I am running a Hive on Spark job which consumes a large amount of data from a Hive external table.
When I run my query, it spawns ~990,000 tasks.
The job is running in a YARN queue with 2800 CPUs available.
I am running 700 executors with 4 cores each.
I've observed the same behavior consistently each time I run the job. Everything starts out well: after ~1.5 hours, the job is 80% done (800k/990k tasks complete). After that, however, Spark stops using all its CPUs. It slowly ramps them down, dropping from 2800 all the way down to double digits. This means the last 190k tasks of this query take significantly longer than the previous 800k.
During the ~4-5 hours it takes to run the last 190k tasks, you will occasionally see it spike all the way up to using 2800 CPUs again for maybe 60s, but it will rapidly drop back down to double digits again.

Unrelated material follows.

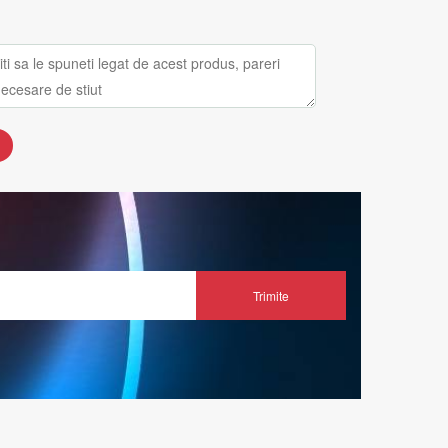
Trimite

I'm not sure why Hive/Spark is only using a fraction of the CPUs available to it for the last 190k tasks of this job. I could see as the job gets very close to completing that it wouldn't be able to parallelize only a few tasks among thousands of CPUs. But with 190k left to go it seems far too early for that.
Things I've checked:
No other query is pre-empting its YARN resources (in addition, the fact that this nosedive consistently occurs at the 80% mark seems to make this unlikely. If it was getting pre-empted I would expect it to periodically gain/lose resources instead of predictably.)
This issue occurs whether dynamic allocation is enabled or disabled. If disabled, the query does keep ahold of all the CPUs, it just chooses not to use them. If enabled, the query does spin down executors as it doesn't need them.
I could see if there's a large amount of HDFS skew on the data nodes, maybe some tasks take longer than others. But I'm not sure why so many CPUs are sitting idle with 190k tasks still to start.